▶ [Your goal]: Repeat the lines below exactly as written, please, from the line with "have envied them at the tim" to the line with "Send comments to editorial@observertoday.com", both lines included, and no others.

Stored data entries
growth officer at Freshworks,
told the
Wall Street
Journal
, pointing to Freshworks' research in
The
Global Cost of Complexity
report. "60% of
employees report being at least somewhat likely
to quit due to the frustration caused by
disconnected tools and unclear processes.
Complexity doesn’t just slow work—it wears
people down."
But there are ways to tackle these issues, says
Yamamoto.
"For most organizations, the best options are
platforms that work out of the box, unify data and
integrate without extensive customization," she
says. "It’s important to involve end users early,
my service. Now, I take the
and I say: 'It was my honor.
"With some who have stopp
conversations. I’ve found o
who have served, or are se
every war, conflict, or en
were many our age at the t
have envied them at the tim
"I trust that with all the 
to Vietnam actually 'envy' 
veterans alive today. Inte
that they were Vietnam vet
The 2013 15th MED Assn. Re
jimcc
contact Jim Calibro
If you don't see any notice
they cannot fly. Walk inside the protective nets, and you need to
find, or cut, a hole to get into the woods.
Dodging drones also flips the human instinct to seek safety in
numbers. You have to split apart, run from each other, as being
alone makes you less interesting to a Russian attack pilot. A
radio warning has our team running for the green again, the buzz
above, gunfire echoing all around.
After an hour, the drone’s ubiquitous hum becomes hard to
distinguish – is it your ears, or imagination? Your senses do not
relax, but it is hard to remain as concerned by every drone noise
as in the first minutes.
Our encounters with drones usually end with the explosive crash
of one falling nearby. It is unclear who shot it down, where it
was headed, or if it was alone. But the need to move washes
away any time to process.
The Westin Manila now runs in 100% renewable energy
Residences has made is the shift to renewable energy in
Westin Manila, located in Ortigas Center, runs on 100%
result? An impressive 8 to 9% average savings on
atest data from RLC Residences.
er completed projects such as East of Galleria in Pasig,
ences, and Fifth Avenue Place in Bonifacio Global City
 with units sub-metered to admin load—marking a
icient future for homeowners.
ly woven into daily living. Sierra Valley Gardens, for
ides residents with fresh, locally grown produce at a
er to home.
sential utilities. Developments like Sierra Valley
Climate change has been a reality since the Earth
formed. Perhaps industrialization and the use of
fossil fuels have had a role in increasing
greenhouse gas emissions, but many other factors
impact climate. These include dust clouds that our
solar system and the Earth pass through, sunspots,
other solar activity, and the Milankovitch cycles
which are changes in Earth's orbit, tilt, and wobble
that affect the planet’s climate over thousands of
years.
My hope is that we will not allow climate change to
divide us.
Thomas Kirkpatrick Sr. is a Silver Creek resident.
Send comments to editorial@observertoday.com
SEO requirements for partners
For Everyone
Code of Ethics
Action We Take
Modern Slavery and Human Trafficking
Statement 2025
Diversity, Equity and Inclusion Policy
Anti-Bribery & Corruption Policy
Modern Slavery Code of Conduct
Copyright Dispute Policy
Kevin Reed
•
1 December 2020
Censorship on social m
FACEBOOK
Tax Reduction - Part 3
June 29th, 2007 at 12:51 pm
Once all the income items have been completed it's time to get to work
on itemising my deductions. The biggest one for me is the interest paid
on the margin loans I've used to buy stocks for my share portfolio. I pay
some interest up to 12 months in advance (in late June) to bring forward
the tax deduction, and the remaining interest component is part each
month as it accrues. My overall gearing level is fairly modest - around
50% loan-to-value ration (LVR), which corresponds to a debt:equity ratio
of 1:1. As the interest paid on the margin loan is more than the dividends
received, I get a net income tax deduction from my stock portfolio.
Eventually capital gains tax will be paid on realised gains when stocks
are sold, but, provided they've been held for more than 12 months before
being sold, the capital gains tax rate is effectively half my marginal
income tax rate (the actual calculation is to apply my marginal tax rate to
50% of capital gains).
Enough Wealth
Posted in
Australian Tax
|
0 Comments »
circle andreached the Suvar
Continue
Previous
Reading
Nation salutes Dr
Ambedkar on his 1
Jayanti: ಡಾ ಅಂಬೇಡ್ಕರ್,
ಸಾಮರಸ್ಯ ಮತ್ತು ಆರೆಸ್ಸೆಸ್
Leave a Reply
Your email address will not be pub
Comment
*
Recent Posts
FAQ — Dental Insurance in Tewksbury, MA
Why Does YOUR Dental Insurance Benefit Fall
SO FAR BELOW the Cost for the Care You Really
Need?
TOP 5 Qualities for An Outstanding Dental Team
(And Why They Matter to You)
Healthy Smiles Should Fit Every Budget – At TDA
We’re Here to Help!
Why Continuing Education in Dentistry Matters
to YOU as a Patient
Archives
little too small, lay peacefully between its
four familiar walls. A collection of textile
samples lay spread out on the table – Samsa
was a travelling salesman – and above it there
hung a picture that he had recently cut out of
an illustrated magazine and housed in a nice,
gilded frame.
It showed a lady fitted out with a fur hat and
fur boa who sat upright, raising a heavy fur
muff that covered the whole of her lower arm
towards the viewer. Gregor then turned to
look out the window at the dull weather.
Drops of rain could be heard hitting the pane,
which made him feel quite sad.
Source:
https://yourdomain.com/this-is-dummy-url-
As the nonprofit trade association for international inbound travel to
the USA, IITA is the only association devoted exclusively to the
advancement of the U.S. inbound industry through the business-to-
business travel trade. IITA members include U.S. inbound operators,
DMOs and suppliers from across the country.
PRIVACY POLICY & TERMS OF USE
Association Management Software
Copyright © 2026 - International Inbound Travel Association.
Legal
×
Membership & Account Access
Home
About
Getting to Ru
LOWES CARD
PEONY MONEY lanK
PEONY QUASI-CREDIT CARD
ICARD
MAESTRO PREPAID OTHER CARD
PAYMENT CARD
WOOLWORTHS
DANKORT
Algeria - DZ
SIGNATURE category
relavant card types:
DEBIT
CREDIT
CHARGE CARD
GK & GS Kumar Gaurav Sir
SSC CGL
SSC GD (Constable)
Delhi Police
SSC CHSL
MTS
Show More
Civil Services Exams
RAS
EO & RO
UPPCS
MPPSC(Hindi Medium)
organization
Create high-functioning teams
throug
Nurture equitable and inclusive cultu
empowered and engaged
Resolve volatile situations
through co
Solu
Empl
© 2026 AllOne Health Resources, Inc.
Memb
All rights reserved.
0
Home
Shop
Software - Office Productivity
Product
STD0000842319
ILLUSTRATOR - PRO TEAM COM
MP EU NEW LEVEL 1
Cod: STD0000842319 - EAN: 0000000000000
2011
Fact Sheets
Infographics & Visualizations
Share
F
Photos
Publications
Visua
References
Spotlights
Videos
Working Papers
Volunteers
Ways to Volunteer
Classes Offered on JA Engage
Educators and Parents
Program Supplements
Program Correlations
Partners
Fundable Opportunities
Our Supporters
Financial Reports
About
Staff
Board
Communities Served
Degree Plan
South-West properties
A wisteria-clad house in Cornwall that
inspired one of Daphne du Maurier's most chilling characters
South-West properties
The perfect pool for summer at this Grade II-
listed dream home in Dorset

▶ [Task result]:
have envied them at the tim
"I trust that with all the 
to Vietnam actually 'envy' 
veterans alive today. Inte
that they were Vietnam vet
The 2013 15th MED Assn. Re
jimcc
contact Jim Calibro
If you don't see any notice
they cannot fly. Walk inside the protective nets, and you need to
find, or cut, a hole to get into the woods.
Dodging drones also flips the human instinct to seek safety in
numbers. You have to split apart, run from each other, as being
alone makes you less interesting to a Russian attack pilot. A
radio warning has our team running for the green again, the buzz
above, gunfire echoing all around.
After an hour, the drone’s ubiquitous hum becomes hard to
distinguish – is it your ears, or imagination? Your senses do not
relax, but it is hard to remain as concerned by every drone noise
as in the first minutes.
Our encounters with drones usually end with the explosive crash
of one falling nearby. It is unclear who shot it down, where it
was headed, or if it was alone. But the need to move washes
away any time to process.
The Westin Manila now runs in 100% renewable energy
Residences has made is the shift to renewable energy in
Westin Manila, located in Ortigas Center, runs on 100%
result? An impressive 8 to 9% average savings on
atest data from RLC Residences.
er completed projects such as East of Galleria in Pasig,
ences, and Fifth Avenue Place in Bonifacio Global City
 with units sub-metered to admin load—marking a
icient future for homeowners.
ly woven into daily living. Sierra Valley Gardens, for
ides residents with fresh, locally grown produce at a
er to home.
sential utilities. Developments like Sierra Valley
Climate change has been a reality since the Earth
formed. Perhaps industrialization and the use of
fossil fuels have had a role in increasing
greenhouse gas emissions, but many other factors
impact climate. These include dust clouds that our
solar system and the Earth pass through, sunspots,
other solar activity, and the Milankovitch cycles
which are changes in Earth's orbit, tilt, and wobble
that affect the planet’s climate over thousands of
years.
My hope is that we will not allow climate change to
divide us.
Thomas Kirkpatrick Sr. is a Silver Creek resident.
Send comments to editorial@observertoday.com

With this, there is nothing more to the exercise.